As long as it does what it is meant to, as a simple search engine, it seems fine

snowstormsun

Using tfidf or bm25 would actually be simpler than a vector search.

I understand this is just for fun, just wanted to point that out.

ktallett

I always wonder if the days of search engines for specific topics could return. With LLM's providing less than accurate results in some areas, and Google, bing, etc being taken over by adverts or well organised SEO, there feels like a place for accurate, specialised search.

wolfgang42

Yeah, the (relative) rise of Kagi and Marginalia show that from a technical perspective, this is within the grasp of a dedicated hobbyist.[1] If Google continues their current trajectory, and overwhelming numbers of AI crawlers don’t cause an unsurmountable rise in CAPTCHA pages, I hope to see an upsurgence of niche search engines that focus on some specialty small enough that one or a few people can curate the content and produce a much better experience than the current crop of general Web search engines.
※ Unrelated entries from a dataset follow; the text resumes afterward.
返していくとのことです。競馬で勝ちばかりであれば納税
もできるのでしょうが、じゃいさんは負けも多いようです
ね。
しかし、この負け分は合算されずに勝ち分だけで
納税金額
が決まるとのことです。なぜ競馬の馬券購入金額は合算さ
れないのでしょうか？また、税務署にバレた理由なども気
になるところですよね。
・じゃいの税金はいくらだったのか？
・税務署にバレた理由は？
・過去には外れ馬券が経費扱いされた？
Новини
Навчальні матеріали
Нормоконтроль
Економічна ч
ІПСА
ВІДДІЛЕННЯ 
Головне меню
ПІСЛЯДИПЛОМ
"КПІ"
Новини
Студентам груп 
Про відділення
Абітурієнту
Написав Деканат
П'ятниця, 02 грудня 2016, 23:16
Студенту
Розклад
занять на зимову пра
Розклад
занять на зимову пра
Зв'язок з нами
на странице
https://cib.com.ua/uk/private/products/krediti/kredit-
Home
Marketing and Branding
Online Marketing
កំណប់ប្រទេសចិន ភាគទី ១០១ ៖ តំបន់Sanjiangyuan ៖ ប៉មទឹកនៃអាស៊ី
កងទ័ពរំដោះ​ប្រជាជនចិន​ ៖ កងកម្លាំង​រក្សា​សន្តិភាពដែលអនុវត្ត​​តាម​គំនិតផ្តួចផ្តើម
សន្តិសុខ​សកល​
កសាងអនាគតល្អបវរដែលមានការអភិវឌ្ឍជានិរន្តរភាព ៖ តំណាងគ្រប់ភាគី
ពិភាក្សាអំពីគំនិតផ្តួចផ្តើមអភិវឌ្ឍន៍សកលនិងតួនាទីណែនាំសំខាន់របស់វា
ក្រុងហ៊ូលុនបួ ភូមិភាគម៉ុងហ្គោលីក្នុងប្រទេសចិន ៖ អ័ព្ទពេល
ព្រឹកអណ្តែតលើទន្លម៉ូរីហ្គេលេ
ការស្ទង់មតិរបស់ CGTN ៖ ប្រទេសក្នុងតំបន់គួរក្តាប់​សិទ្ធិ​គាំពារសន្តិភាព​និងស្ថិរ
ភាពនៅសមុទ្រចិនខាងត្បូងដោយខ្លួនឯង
Self-plug: I run such a search engine (for programmers) in my living room, at <https://search.feep.dev/>. I don’t spend a ton of time maintaining it, so I’m interested to see what someone really dedicated could do.
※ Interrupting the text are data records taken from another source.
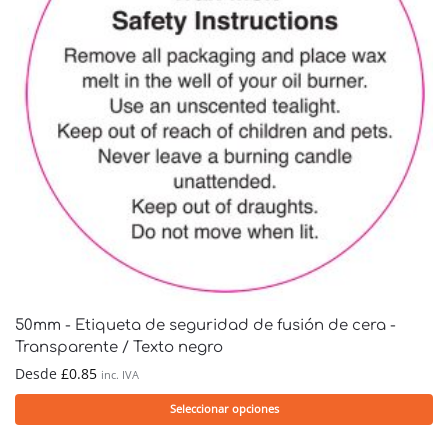
50mm - Etiqueta de seguridad de fusión de cera -
Transparente / Texto negro
Desde
£
0.85
inc. IVA
Seleccionar opciones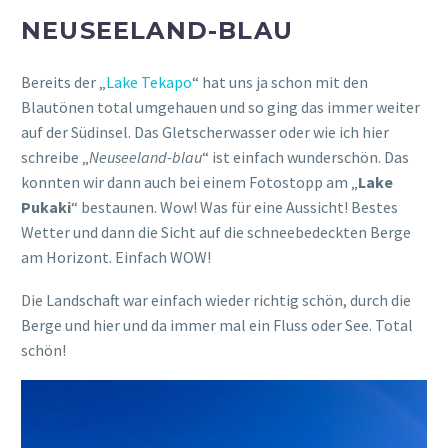
NEUSEELAND-BLAU
Bereits der „
Lake Tekapo
“ hat uns ja schon mit den
Blautönen total umgehauen und so ging das immer weiter
auf der Südinsel. Das Gletscherwasser oder wie ich hier
schreibe „
Neuseeland-blau
“ ist einfach wunderschön. Das
konnten wir dann auch bei einem Fotostopp am „
Lake
Pukaki
“ bestaunen. Wow! Was für eine Aussicht! Bestes
Wetter und dann die Sicht auf die schneebedeckten Berge
am Horizont. Einfach WOW!
Die Landschaft war einfach wieder richtig schön, durch die
Berge und hier und da immer mal ein Fluss oder See. Total
schön!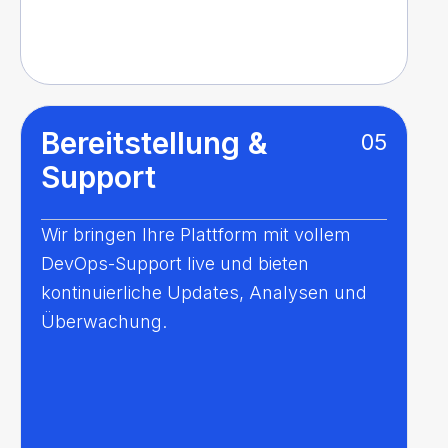
Bereitstellung &
05
Support
Wir bringen Ihre Plattform mit vollem
DevOps-Support live und bieten
kontinuierliche Updates, Analysen und
Überwachung.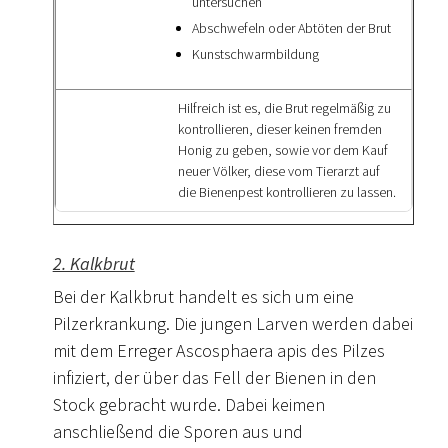
untersuchen
Abschwefeln oder Abtöten der Brut
Kunstschwarmbildung
Hilfreich ist es, die Brut regelmäßig zu
kontrollieren, dieser keinen fremden
Honig zu geben, sowie vor dem Kauf
neuer Völker, diese vom Tierarzt auf
die Bienenpest kontrollieren zu lassen.
2. Kalkbrut
Bei der Kalkbrut handelt es sich um eine
Pilzerkrankung. Die jungen Larven werden dabei
mit dem Erreger Ascosphaera apis des Pilzes
infiziert, der über das Fell der Bienen in den
Stock gebracht wurde. Dabei keimen
anschließend die Sporen aus und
[1] I wrote a 2004-vs-2014 comparison, and things have only gotten better since then: https://search.feep.dev/blog/post/2022-07-23-write-your-own

datadrivenangel

The curation of an index of resources is what's needed for niche search

cosmicgadget

My hope is that content self-indexes so instead curation it just has to be aggregated.

dcist

WestLaw and Lexis Nexis provide this for legal search, but quite frankly, these services are subpar. It's amazing that these two companies rake in hundreds of millions but they are both slower than Google, Bing, Yandex, or any LLM service (ChatGPT, Claude, Gemini, etc.) while scouring a universe of text that is orders of magnitude smaller. The user experience is also terrible (you have to login and specify a client each and every time you attempt to use the service and both services log you out after a short -- in my opinion -- period of inactivity, creating friction and needless annoyance to the user). There's an opportunity there.

ahi

LN and Westlaw's real service is their ubiquity. Every law student has access to it and every firm expects proficiency. While they generally suck, the last time I used it (looong time ago), their boolean search was quite nice. That kind of text search has mostly been replaced by non-deterministic black boxes which aren't great for legal research.

ktallett

I haven't personally used the mentioned services as they aren't in my field, however what is the accuracy of their results? Are they double checked? I don't find LLMs particularly accurate in my field (that's being kind), if anything I find they make up sources that simply don't exist.

I mean poor UX has no excuse but slow speed can be reasoned if it makes the quality of the service better.

raydenvm

Which is not scalable, right?

cosmicgadget

It's scalable if you are okay with not searching exhaustively.

null

[deleted]

fanwood

I already directly search on Wikipedia for most topics (with a search shortcut on URL bar)

ktallett

Wikipedia is useful up to a point for sure. I feel whether it could be a expansion of Wikipedia in it's current use case, but for emerging research and niche topics it can sometimes be less useful.

cosmicgadget

This was a really nice read. Now I have no excuse not to upgrade my blog search. I do feel that I'll have a ton of long tail words like 'prank'.

swyx

this embeds words with word2vec, which is like 10 years old. at least use BERT or sentencetransformers :)

sp0rk

The SVG equation is very difficult to read if you're using a dark OS theme because the blog uses the OS preference for dark/light theme (and doesn't seem to give an option to change it manually, either.)